# Project Context for AI
## What is this project?
**MCP AI POC** is a Python proof-of-concept application that demonstrates modern integration with OpenAI's API using their latest Python SDK (>=1.0.0). The project serves as a foundation for building AI-powered applications with conversational interfaces.
## Key Characteristics
### **Technology Stack**
- **Language**: Python 3.11+
- **Primary Dependency**: OpenAI Python SDK
- **Testing**: pytest
- **Package Management**: pip with requirements.txt
- **Build System**: setuptools via pyproject.toml
### **Application Type**
- Command-line interactive chat application
- Library/module for AI integration
- Educational/demonstration project
### **Architecture Pattern**
- Simple, clean modular design
- Singleton-like client management
- Functional programming approach
- Clear separation of concerns
## Core Functionality
1. **Interactive Chat Interface**: Terminal-based conversation with OpenAI models
2. **Model Selection**: Dynamic discovery and selection of available GPT models
3. **Conversation History**: Maintains context across chat turns
4. **API Client Management**: Efficient OpenAI client instantiation and reuse
5. **Error Handling**: Graceful handling of API failures and configuration issues
## When to use this project
### **Good for:**
- Learning OpenAI API integration patterns
- Building chatbots or conversational AI apps
- Prototyping AI-powered features
- Educational purposes for AI/ML developers
- Base template for larger AI applications
### **Not designed for:**
- Production-scale applications (needs scaling considerations)
- Web interfaces (CLI-focused)
- Complex multi-agent systems
- Enterprise authentication/authorization
## Development Context
### **File Organization Logic**
```
src/mcp_poc/ # Core application code
src/tests/ # Unit tests
docs/ # Documentation for AI context
scripts/ # Development utilities
```
### **Key Design Decisions**
- Environment-based API key configuration (secure, flexible)
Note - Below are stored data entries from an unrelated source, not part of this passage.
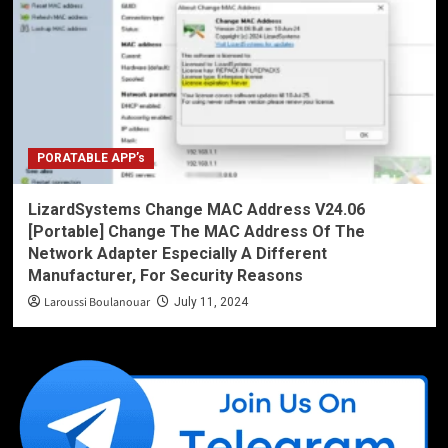
PORATABLE APP’s
LizardSystems Change MAC Address V24.06
[Portable] Change The MAC Address Of The
Network Adapter Especially A Different
Manufacturer, For Security Reasons
Laroussi Boulanouar
July 11, 2024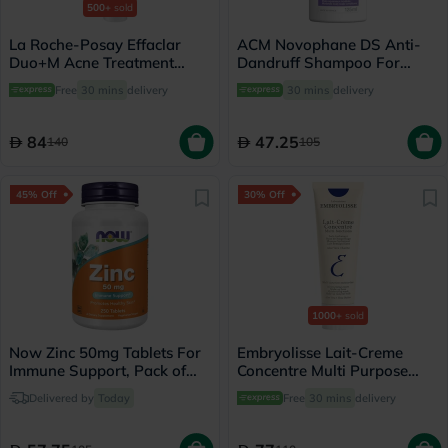
500+
sold
La Roche-Posay Effaclar
ACM Novophane DS Anti-
Duo+M Acne Treatment
Dandruff Shampoo For
Cream, Acne Prone Skin -
Scaly Scalp 125ml
Free
30 mins
delivery
30 mins
delivery
40ml
84
47.25
140
105
45% Off
30% Off
1000+
sold
Now Zinc 50mg Tablets For
Embryolisse Lait-Creme
Immune Support, Pack of
Concentre Multi Purpose
250's
Moisturizing Cream 75ml
Delivered by
Today
Free
30 mins
delivery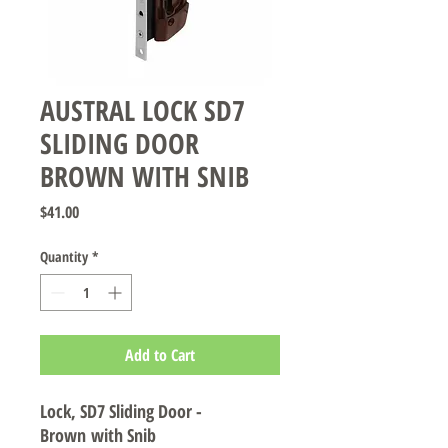
AUSTRAL LOCK SD7
SLIDING DOOR
BROWN WITH SNIB
Price
$41.00
Quantity
*
Add to Cart
Lock, SD7 Sliding Door -
Brown with Snib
- Lazy client initialization (efficient resource usage)
- Module-level client instance (simplified usage)
- Default to GPT-4o model (balance of capability and cost)
### **Testing Strategy**
- Mock external API calls for reliable testing
- Test error conditions and edge cases
- Focus on core functionality verification
## AI Assistant Guidelines
When working with this codebase:
1. **Maintain simplicity** - This is a POC, not a complex framework
2. **Follow existing patterns** - Consistent with current architecture
3. **Test changes** - Add tests for new functionality
4. **Consider API costs** - Be mindful of OpenAI usage in examples
5. **Keep it educational** - Code should be easy to understand and learn from
### **Common Tasks**
- Adding new chat features or commands
- Implementing different conversation patterns
- Extending model selection capabilities
- Adding configuration options
- Improving error handling and user experience
### **Integration Points**
- Environment variables (API keys, configuration)
- OpenAI API (models, chat completions)
- Terminal I/O (user interaction)
- Python package system (imports, distribution)
This project represents a clean, minimal starting point for OpenAI integration that can be extended based on specific use cases while maintaining clarity and educational value.